President Jair Bolsonaro, a climate-change skeptic who won office last year on promises to cut environmental red tape and promote development, posted his displeasure with the beach fees this summer on Facebook. He called them “robbery” and said they explain why “there is almost no tourism in Brazil.”
“Brazil is the No. 1 country in the world in natural beauty, but one of the last in tourism revenue,” he tweeted. “Fernando de Noronha is an example of how not to do tourism.”
His take on Noronha mirrors his administration's approach to the environment more broadly: Ease regulations, promote business, shout down critics.
When the head of the government’s space research agency reported a jump in deforestation in the Amazon this year, the president denounced the data as “lies” and fired him. He has dismissed international criticism over deforestation as an assault on Brazil’s sovereignty; as fires spiked across the Amazon last month, he initially rejected an aid package offered by the Group of Seven and told foreign leaders to mind their own business.
Bolsonaro's rhetoric has isolated him on the world stage.

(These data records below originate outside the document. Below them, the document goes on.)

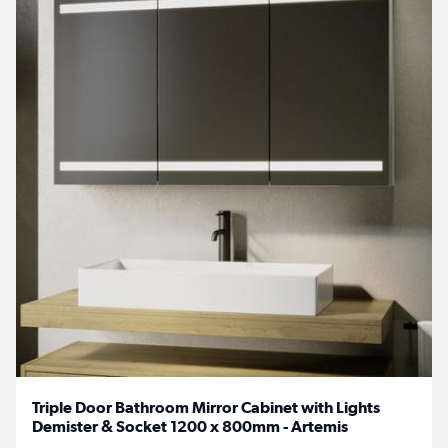
Triple Door Bathroom Mirror Cabinet with Lights
Demister & Socket 1200 x 800mm - Artemis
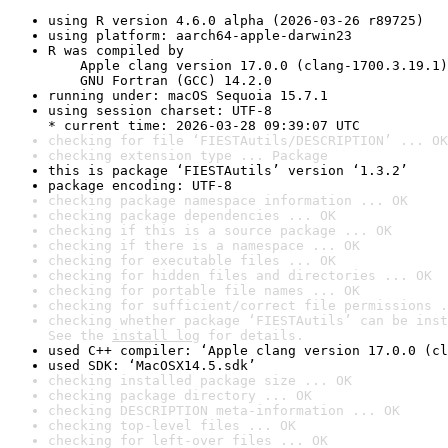
using R version 4.6.0 alpha (2026-03-26 r89725)
using platform: aarch64-apple-darwin23
R was compiled by

    Apple clang version 17.0.0 (clang-1700.3.19.1)

    GNU Fortran (GCC) 14.2.0
running under: macOS Sequoia 15.7.1
using session charset: UTF-8

* current time: 2026-03-28 09:39:07 UTC
checking for file ‘FIESTAutils/DESCRIPTION’ ... OK
checking extension type ... Package
this is package ‘FIESTAutils’ version ‘1.3.2’
package encoding: UTF-8
checking package namespace information ... OK
checking package dependencies ... OK
checking if this is a source package ... OK
checking if there is a namespace ... OK
checking for executable files ... OK
checking for hidden files and directories ... OK
checking for portable file names ... OK
checking for sufficient/correct file permissions .
checking whether package ‘FIESTAutils’ can be inst
See the 
install log
 for details.
used C++ compiler: ‘Apple clang version 17.0.0 (cl
used SDK: ‘MacOSX14.5.sdk’
checking installed package size ... OK
checking package directory ... OK
checking DESCRIPTION meta-information ... OK
checking top-level files ... OK
checking for left-over files ... OK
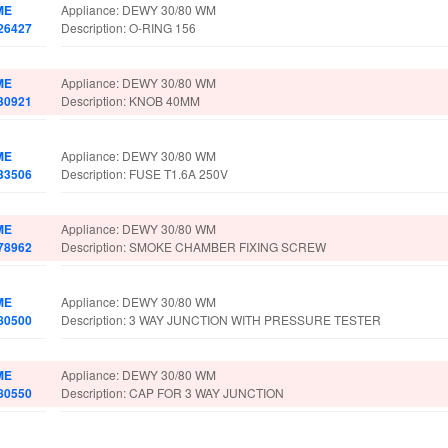
ME
Appliance: DEWY 30/80 WM
26427
Description: O-RING 156
ME
Appliance: DEWY 30/80 WM
30921
Description: KNOB 40MM
ME
Appliance: DEWY 30/80 WM
33506
Description: FUSE T1.6A 250V
ME
Appliance: DEWY 30/80 WM
78962
Description: SMOKE CHAMBER FIXING SCREW
ME
Appliance: DEWY 30/80 WM
80500
Description: 3 WAY JUNCTION WITH PRESSURE TESTER
ME
Appliance: DEWY 30/80 WM
80550
Description: CAP FOR 3 WAY JUNCTION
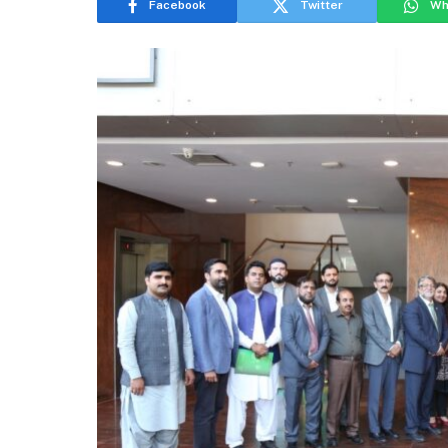
Facebook
Twitter
Wh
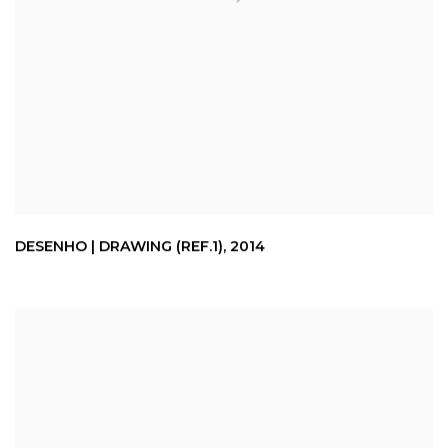
DESENHO | DRAWING (REF.1)
,
2014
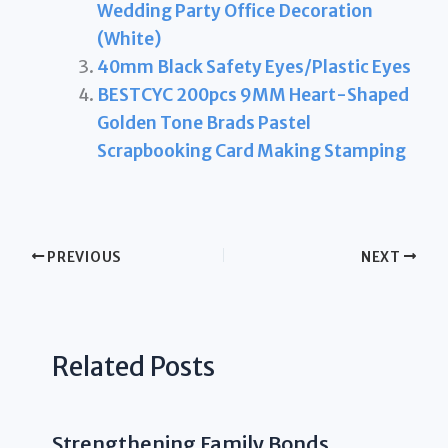
Wedding Party Office Decoration
(White)
40mm Black Safety Eyes/Plastic Eyes
BESTCYC 200pcs 9MM Heart-Shaped
Golden Tone Brads Pastel
Scrapbooking Card Making Stamping
PREVIOUS
NEXT
Related Posts
Strengthening Family Bonds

But here in Noronha, it's struck a chord.
Fabiana da Silva, 31, remembers when living on the island meant wading through muddy streets and waiting weeks for food to be shipped from the mainland. Growing tourism has changed life here, creating jobs, funding improvements, strengthening the economy.
Environmental regulations, she says, mean she has to ask the government for everything.
“We are humiliated,” says da Silva, who works at a shop that sells clothing and jewelry. “We have to ask to build a toilet. If you want to build a house, you have to beg.”
What happens in Noronha can reverberate throughout Brazil. After officials here introduced the ban on plastic, they say, they received calls from local officials around the country hoping to do the same. Paulo Câmara, the socialist governor of the state that administers the island, says he uses it as a laboratory to test ideas before implementing them more broadly.
Noronha, a 70-minute flight from Recife, has much to attract visitors. UNESCO has declared the island a World Heritage Site, citing its “indescribable beauty,” its biodiversity, and its endangered species, including green sea and loggerhead turtles. Baia do Sancho is among the world’s most beautiful beaches. Spinner dolphins greet tourists in the morning, lemon sharks dive around them during the day, stingrays gather at their feet at dusk.
The island received 103,000 visitors last year. They generated nearly $9 million in taxes.
Marco Aurelio da Silva, a ranger at the Fernando de Noronha National Park, delivers lectures to visitors each week. Between instructions on how to behave during their stay — “Please don’t poke the sharks with your selfie sticks” — he tries to instill a sense of environmental responsibility that he hopes they’ll take with them when they leave.
“We have to remember Planet Earth is our home,” he told one group. “Who takes care of it? We do!”
Tourists have brought opportunities, but also challenges. Growing crowds are straining the primitive sewage system, taxing the limited water supply, and wearing out unpaved roads.
Business leaders say the solution is more development — building the new port, expanding the desalination plant, reinforcing the infrastructure.
Falcão, the hotelier, considers himself the founder of tourism in Noronha. He began chartering flights for 100 travelers a week in 1981, when only fishermen, soldiers, and biologists had reason to venture here.
His 40-room Dolphin Hotel, between the airport and the beach, is one of the island's most popular. But expanding the business has proved all but impossible. His hope of building a second hotel has stalled over environmental permits.
He blames the environmentalists.
"They say no, just to say no," he said. "But it's the people's heritage. Noronha should compete with the world."
President Bolsonaro, he hopes, will rein in local officials and clear the way for more business-friendly decisions.
Bolsonaro is already making changes. After his Twitter tirade, he sent Environment Minister Ricardo Salles here to assess whether some of the tourist fees should be waived. Salles met with business, lifted a ban on sardine fishing, and replaced the head of the island environmental agency with a native whom the business community hopes will ease restrictions.